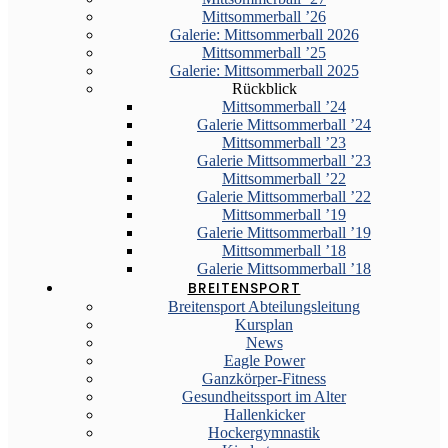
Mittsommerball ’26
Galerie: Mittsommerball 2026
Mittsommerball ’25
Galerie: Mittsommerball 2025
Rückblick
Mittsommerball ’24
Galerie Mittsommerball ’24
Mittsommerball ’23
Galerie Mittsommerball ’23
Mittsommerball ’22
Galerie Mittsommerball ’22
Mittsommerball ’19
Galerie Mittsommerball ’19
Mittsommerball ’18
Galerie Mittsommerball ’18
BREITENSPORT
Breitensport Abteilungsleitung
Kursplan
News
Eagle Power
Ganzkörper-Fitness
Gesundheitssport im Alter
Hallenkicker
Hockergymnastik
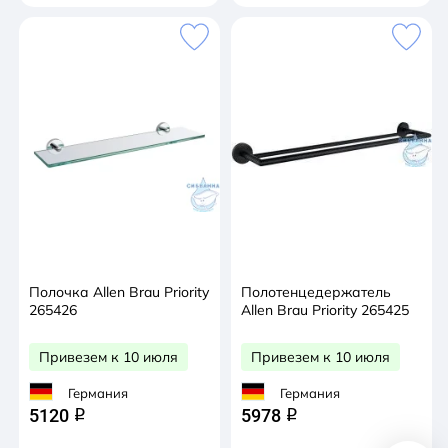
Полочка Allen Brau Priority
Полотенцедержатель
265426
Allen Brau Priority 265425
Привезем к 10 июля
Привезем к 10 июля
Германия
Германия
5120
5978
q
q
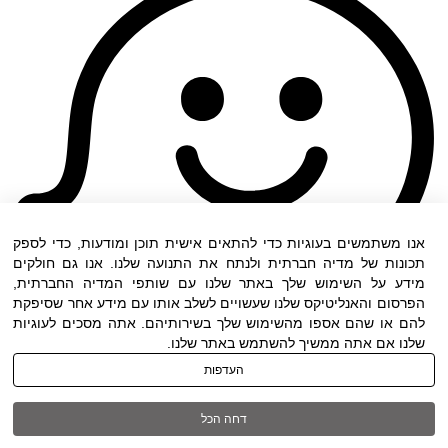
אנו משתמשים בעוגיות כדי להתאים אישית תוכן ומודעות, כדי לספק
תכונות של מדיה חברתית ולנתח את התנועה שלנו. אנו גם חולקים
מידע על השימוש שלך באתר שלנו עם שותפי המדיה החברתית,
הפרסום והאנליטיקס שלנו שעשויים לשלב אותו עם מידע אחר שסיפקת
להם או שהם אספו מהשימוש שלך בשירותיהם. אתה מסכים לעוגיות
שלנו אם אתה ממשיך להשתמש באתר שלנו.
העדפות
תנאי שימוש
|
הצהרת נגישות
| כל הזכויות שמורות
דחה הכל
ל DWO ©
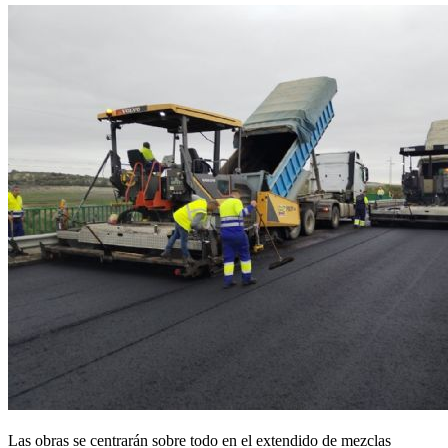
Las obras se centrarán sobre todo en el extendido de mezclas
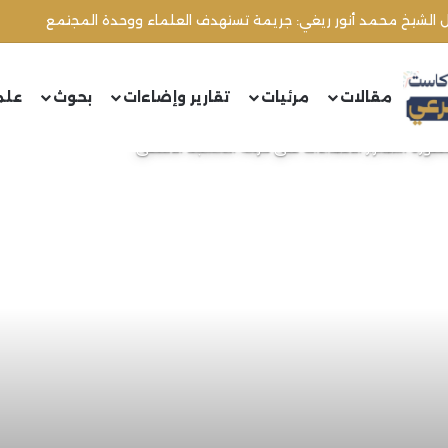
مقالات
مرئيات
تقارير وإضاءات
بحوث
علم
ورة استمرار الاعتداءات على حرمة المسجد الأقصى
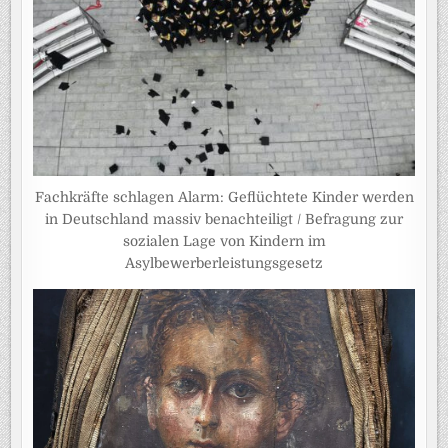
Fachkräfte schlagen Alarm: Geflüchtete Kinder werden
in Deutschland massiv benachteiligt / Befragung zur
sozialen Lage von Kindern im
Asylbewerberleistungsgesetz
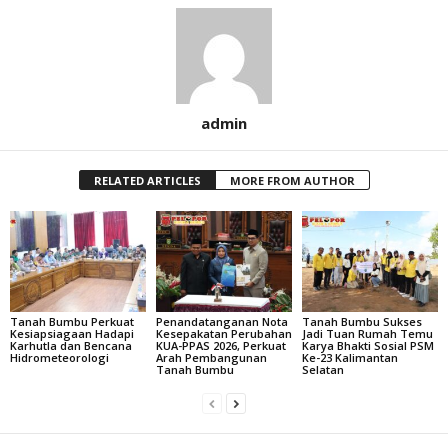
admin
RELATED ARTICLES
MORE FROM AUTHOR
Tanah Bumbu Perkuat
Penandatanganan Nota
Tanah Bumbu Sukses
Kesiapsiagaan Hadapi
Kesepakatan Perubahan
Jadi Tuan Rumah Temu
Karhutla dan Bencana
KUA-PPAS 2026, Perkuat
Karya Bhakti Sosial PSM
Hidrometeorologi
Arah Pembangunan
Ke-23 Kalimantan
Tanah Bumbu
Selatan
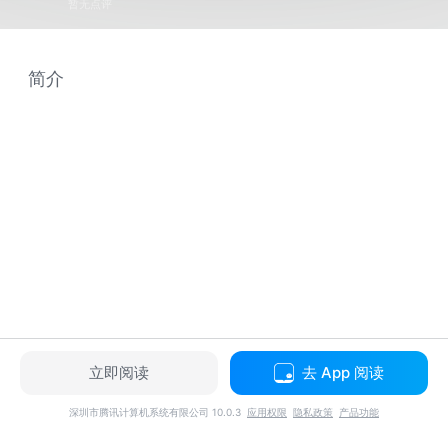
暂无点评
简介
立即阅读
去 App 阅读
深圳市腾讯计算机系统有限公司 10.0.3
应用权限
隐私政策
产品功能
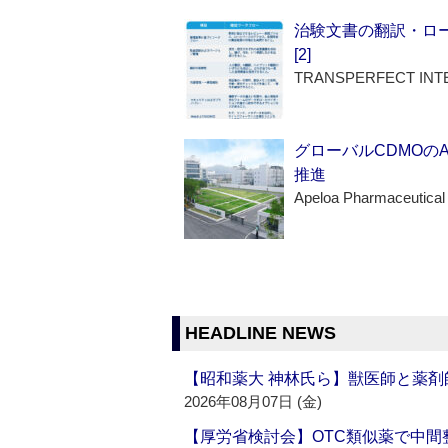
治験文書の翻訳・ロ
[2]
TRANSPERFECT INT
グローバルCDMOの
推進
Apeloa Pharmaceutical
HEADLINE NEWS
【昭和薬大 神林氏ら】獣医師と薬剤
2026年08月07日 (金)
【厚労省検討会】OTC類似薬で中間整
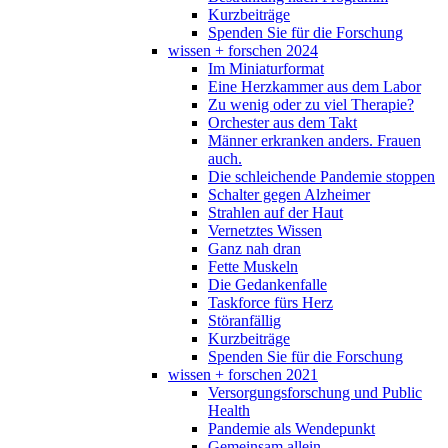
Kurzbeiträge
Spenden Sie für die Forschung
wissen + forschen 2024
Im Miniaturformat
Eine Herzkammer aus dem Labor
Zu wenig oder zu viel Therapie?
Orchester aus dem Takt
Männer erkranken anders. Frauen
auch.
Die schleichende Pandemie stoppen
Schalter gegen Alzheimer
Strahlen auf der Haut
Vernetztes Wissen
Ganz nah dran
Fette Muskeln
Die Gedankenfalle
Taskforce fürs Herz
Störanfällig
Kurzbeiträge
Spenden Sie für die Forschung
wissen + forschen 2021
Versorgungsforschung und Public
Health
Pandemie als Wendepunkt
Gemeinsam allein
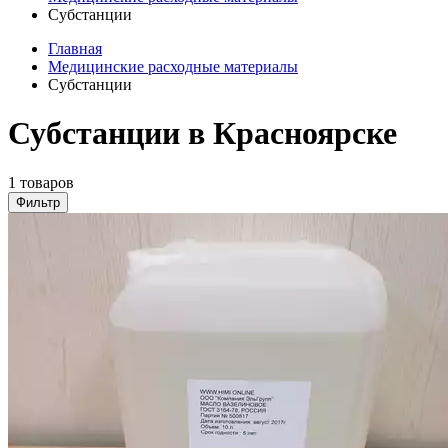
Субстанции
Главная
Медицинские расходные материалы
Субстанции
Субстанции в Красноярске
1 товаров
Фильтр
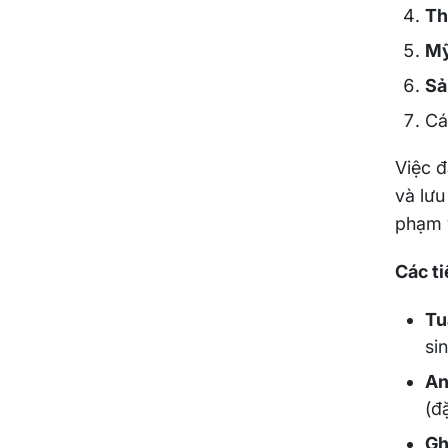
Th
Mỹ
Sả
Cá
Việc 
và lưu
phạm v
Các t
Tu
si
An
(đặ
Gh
◇ ◇ ◇ ◇ ◇
**The task:**
Output only these lines, word for word: the line containing "Hidrometeorologi" and every line after it through the last line of the data. Omit the pictures.

**Response area:**
Hidrometeorologi
Arah Pembangunan
Ke-23 Kalimantan
Tanah Bumbu
Selatan
暂无点评
简介
立即阅读
去 App 阅读
深圳市腾讯计算机系统有限公司 10.0.3
应用权限
隐私政策
产品功能
治験文書の翻訳・ロ
[2]
TRANSPERFECT INT
グローバルCDMOの
推進
Apeloa Pharmaceutical
HEADLINE NEWS
【昭和薬大 神林氏ら】獣医師と薬剤
2026年08月07日 (金)
【厚労省検討会】OTC類似薬で中間整
Kurzbeiträge
Spenden Sie für die Forschung
wissen + forschen 2024
Im Miniaturformat
Eine Herzkammer aus dem Labor
Zu wenig oder zu viel Therapie?
Orchester aus dem Takt
Männer erkranken anders. Frauen
auch.
Die schleichende Pandemie stoppen
Schalter gegen Alzheimer
Strahlen auf der Haut
Vernetztes Wissen
Ganz nah dran
Fette Muskeln
Die Gedankenfalle
Taskforce fürs Herz
Störanfällig
Kurzbeiträge
Spenden Sie für die Forschung
wissen + forschen 2021
Versorgungsforschung und Public
Health
Pandemie als Wendepunkt
Gemeinsam allein
Субстанции
Главная
Медицинские расходные материалы
Субстанции
Субстанции в Красноярске
1 товаров
Фильтр
Th
Mỹ
Sả
Cá
Việc 
và lưu
phạm v
Các t
Tu
si
An
(đặ
Gh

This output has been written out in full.